Most important, perhaps, our perception of time has changed. Speed is of the essence to cooks who work long hours out of the home or have infants underfoot. So, in a curious reversal, we now go to restaurants for the homey, long-cooked meats of yore (along with the mashed potatoes), and imitate short-order diner cooks at our own stoves.

Occasionally, though, on a weekend perhaps, a home cook will buy a bargain-priced, easy-to-prepare cut such as lamb shanks and endure the long, slow cooking it requires.

As for the meats we eat now, sausage is popular. Not the all-beef hot dogs and pork links of the '50s, but sausages made from turkey and chicken or blends of meat, with exotic flavorings.

These are not served in a white-bread bun. Instead they turn up in sauces for pasta or toppings for designer pizzas.

Pork, with its new slim image (but still containing significant quantities of fat and cholesterol), is moderately priced, offers very good value, and cooks much faster than it once did. Pork takes wonderfully to seasonings and sauces from all corners of the globe, and readily available boned cuts are easy to prepare.

Beef, though, remains king. But we have learned to consume less of it, have come to realize it goes farther and costs less when it is cut into slices instead of being served in a single huge chunk.

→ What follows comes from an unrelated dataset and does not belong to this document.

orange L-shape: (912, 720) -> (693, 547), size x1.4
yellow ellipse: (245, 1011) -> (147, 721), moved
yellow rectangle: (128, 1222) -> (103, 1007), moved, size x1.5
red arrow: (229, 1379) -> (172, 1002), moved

So, for modern meat-and-potatoes people, three recipes are included here -- a beef stir-fry and a simple frying-pan preparation for boneless pork chops.

This recipe, adapted from "Chinese Seasons" by Nina Simonds, can be cut in half to serve 4. Although the recipe calls for a cup of oil, which yields extremely tender fried meat, only about 3 tablespoons is absorbed by the meat.

Stir-Fried Beef With Leeks

Serves 8

2 pounds eye-of-round roast or flank steak (chilled almost to the point of freezing)

5 tablespoons soy sauce

4 tablespoons rice wine

4 teaspoons Oriental sesame oil

1 tablespoon each: sugar, cornstarch

2 teaspoons Chinese black vinegar

1 cup safflower or corn oil

6 cloves garlic, very thinly sliced

5 cups shredded leeks, rinsed thoroughly, drained well

cooked rice or Mandarin pancakes for serving

Remove any fat or gristle from the meat. Using a sharp knife or cleaver, cut the very cold beef, across the grain, into paper-thin slices. Cut slices into strips 1 1/2 inches long by 1 inch wide.

Combine 3 tablespoons of the soy sauce, 2 tablespoons of the wine, 1 teaspoon of the sesame oil and sugar in a bowl. Dissolve cornstarch by mixing it with 1 tablespoon cold water and add to the bowl. Add meat, toss lightly and marinate in refrigerator for at least 1 hour.

Drain beef, reserving any marinade. Return marinade to the bowl, then add remaining 2 tablespoons soy sauce, 2 tablespoons wine and the vinegar.

Heat a wok or large, heavy skillet and add the safflower oil. Heat the oil until very hot (about 400 degrees). Add half the beef strips and stir-fry, tossing constantly, until they change color. Remove and drain well on paper toweling. Reheat the oil and repeat with the remaining beef. Remove all but 3 tablespoons of oil from the pan.

Reheat the oil until very hot; add the garlic and leeks. Toss lightly until the leeks become slightly limp. Add the sauce mixture and cook briefly until boiling. Add the beef; toss to coat over high heat. Remove to a platter; serve with rice or Mandarin pancakes.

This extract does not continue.